Arbitration clause in end-user license agreement protects developer RSI from refund claims in court

A judge has ruled in favour of Star Citizen developer Roberts Space Industries after a crowdfunding backer took the company to court requesting a refund for nearly $4,500.

Ken Lord, a data scientists from Colorado, pledged the sum to Star Citizen in April 2013 expecting the game to release no later than 2016.

The case appeared before a judge in a California small claims court late last week.

Lord's prepared argument included multiple version of the terms of service, complete records of his communication with RSI, and a document detailing the 77 promises RSI had failed to fulfil.

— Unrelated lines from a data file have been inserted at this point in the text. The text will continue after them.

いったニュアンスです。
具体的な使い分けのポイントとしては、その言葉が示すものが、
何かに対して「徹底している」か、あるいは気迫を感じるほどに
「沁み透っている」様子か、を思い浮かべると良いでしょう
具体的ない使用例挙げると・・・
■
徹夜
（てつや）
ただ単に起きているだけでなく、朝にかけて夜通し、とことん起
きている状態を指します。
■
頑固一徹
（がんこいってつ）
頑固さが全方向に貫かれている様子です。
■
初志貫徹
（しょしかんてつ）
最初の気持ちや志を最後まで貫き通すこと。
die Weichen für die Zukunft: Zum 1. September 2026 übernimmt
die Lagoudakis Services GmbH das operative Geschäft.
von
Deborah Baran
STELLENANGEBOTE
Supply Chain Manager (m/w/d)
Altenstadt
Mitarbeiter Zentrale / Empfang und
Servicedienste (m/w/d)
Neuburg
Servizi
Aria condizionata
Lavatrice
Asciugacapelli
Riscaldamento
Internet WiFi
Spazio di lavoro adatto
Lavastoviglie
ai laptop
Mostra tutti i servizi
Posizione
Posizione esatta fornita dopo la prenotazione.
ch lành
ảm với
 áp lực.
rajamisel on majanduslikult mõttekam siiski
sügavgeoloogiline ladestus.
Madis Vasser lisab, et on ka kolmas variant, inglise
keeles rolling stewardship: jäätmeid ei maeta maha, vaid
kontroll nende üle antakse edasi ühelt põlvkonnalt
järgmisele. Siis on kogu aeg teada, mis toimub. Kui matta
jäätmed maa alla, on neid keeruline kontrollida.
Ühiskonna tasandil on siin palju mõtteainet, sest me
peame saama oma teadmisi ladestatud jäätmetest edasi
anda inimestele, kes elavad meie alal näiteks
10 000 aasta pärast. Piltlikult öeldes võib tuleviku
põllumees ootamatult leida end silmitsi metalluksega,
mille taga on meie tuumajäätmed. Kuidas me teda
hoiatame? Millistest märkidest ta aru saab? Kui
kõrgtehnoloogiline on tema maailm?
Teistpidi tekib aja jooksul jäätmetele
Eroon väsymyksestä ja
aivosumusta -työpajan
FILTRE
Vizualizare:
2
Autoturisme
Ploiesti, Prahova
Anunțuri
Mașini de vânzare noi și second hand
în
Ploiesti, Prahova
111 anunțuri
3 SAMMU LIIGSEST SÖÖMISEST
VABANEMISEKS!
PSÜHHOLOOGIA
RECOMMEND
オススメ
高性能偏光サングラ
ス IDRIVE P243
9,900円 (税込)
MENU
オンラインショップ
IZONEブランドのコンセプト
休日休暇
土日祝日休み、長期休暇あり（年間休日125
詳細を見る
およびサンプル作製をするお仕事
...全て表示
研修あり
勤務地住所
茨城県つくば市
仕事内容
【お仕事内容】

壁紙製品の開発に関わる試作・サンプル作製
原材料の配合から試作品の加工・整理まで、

Despite this, an arbitration clause in the end-user license agreement prevents anyone from taking RSI to court for a refund, and the case was never made. RSI also declined Lord's offer to settle for $3,800.

Although the ruling went against him, Lord said he intends to keep fighting.

"I'm going to pursue it further," he told Motherboard. "I'm not sure in what direction. I'm going to be speaking with a couple of different attorneys to evaluate my options."

RSI told Motherboard that it only considers refunds outside of the 30-day window in "exceptional cases" and that its policy is "actually very generous when compared to nearly any other gaming company".

Star Citizen was originally funded on Kickstarter to the tune of $2 million in 2012. Since then, RSI has continued to raise staggering amounts of cash through its own crowdfunding efforts, reaching a total of $190 million.

Lord, who suffers from multiple sclerosis said that the game had changed so much from its original scope -- with the inclusion of new game modes such as Squadron 42 -- and he would actually be unable to play it with his condition.

"My hands shake badly," he said. "I have tremors...They just recently confirmed that you have to do the first-person shooter thing to get through Squadron 42. I can't do that, I just can't do that. So my money's stuck in a game I can't possibly play."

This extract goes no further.